Task prompt -
Give the listing again, word for word.

Records provided -
*** Begin section ***

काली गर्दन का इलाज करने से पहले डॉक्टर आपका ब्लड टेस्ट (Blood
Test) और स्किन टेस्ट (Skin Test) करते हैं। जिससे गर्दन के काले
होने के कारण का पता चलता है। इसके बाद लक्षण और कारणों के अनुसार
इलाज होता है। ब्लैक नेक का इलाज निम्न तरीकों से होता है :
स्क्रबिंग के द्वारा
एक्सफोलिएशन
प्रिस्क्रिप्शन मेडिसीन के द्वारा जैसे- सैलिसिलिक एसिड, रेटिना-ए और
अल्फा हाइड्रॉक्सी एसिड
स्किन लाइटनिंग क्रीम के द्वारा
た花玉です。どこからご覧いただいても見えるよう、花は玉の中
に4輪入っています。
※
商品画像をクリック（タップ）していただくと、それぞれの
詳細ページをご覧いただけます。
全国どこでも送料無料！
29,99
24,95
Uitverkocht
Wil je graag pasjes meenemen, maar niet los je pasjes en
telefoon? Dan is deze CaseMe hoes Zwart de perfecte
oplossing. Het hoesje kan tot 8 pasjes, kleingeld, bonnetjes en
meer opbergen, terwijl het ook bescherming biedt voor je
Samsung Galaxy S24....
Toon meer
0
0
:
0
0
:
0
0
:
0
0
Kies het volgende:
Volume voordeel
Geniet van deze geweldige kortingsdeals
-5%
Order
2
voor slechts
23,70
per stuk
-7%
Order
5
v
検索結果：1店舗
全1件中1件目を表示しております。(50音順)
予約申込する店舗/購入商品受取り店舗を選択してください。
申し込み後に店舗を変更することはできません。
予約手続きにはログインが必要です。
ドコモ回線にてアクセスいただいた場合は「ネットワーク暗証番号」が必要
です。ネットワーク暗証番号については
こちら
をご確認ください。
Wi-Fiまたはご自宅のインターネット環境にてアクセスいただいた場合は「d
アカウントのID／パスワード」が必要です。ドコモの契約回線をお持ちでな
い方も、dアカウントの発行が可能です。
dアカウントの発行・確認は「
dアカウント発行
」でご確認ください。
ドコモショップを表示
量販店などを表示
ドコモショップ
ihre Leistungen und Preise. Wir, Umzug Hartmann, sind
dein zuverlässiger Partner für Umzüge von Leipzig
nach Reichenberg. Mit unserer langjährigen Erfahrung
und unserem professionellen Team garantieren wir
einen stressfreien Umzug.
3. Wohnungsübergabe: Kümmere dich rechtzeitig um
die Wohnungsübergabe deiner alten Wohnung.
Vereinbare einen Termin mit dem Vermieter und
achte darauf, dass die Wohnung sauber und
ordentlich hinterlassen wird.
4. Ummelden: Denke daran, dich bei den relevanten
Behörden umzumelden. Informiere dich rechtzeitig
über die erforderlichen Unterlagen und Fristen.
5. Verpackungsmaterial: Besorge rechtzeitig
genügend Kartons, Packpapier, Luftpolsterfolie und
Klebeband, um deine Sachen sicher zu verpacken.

*** End section ***

Solution to the problem -
काली गर्दन का इलाज करने से पहले डॉक्टर आपका ब्लड टेस्ट (Blood
Test) और स्किन टेस्ट (Skin Test) करते हैं। जिससे गर्दन के काले
होने के कारण का पता चलता है। इसके बाद लक्षण और कारणों के अनुसार
इलाज होता है। ब्लैक नेक का इलाज निम्न तरीकों से होता है :
स्क्रबिंग के द्वारा
एक्सफोलिएशन
प्रिस्क्रिप्शन मेडिसीन के द्वारा जैसे- सैलिसिलिक एसिड, रेटिना-ए और
अल्फा हाइड्रॉक्सी एसिड
स्किन लाइटनिंग क्रीम के द्वारा
た花玉です。どこからご覧いただいても見えるよう、花は玉の中
に4輪入っています。
※
商品画像をクリック（タップ）していただくと、それぞれの
詳細ページをご覧いただけます。
全国どこでも送料無料！
29,99
24,95
Uitverkocht
Wil je graag pasjes meenemen, maar niet los je pasjes en
telefoon? Dan is deze CaseMe hoes Zwart de perfecte
oplossing. Het hoesje kan tot 8 pasjes, kleingeld, bonnetjes en
meer opbergen, terwijl het ook bescherming biedt voor je
Samsung Galaxy S24....
Toon meer
0
0
:
0
0
:
0
0
:
0
0
Kies het volgende:
Volume voordeel
Geniet van deze geweldige kortingsdeals
-5%
Order
2
voor slechts
23,70
per stuk
-7%
Order
5
v
検索結果：1店舗
全1件中1件目を表示しております。(50音順)
予約申込する店舗/購入商品受取り店舗を選択してください。
申し込み後に店舗を変更することはできません。
予約手続きにはログインが必要です。
ドコモ回線にてアクセスいただいた場合は「ネットワーク暗証番号」が必要
です。ネットワーク暗証番号については
こちら
をご確認ください。
Wi-Fiまたはご自宅のインターネット環境にてアクセスいただいた場合は「d
アカウントのID／パスワード」が必要です。ドコモの契約回線をお持ちでな
い方も、dアカウントの発行が可能です。
dアカウントの発行・確認は「
dアカウント発行
」でご確認ください。
ドコモショップを表示
量販店などを表示
ドコモショップ
ihre Leistungen und Preise. Wir, Umzug Hartmann, sind
dein zuverlässiger Partner für Umzüge von Leipzig
nach Reichenberg. Mit unserer langjährigen Erfahrung
und unserem professionellen Team garantieren wir
einen stressfreien Umzug.
3. Wohnungsübergabe: Kümmere dich rechtzeitig um
die Wohnungsübergabe deiner alten Wohnung.
Vereinbare einen Termin mit dem Vermieter und
achte darauf, dass die Wohnung sauber und
ordentlich hinterlassen wird.
4. Ummelden: Denke daran, dich bei den relevanten
Behörden umzumelden. Informiere dich rechtzeitig
über die erforderlichen Unterlagen und Fristen.
5. Verpackungsmaterial: Besorge rechtzeitig
genügend Kartons, Packpapier, Luftpolsterfolie und
Klebeband, um deine Sachen sicher zu verpacken.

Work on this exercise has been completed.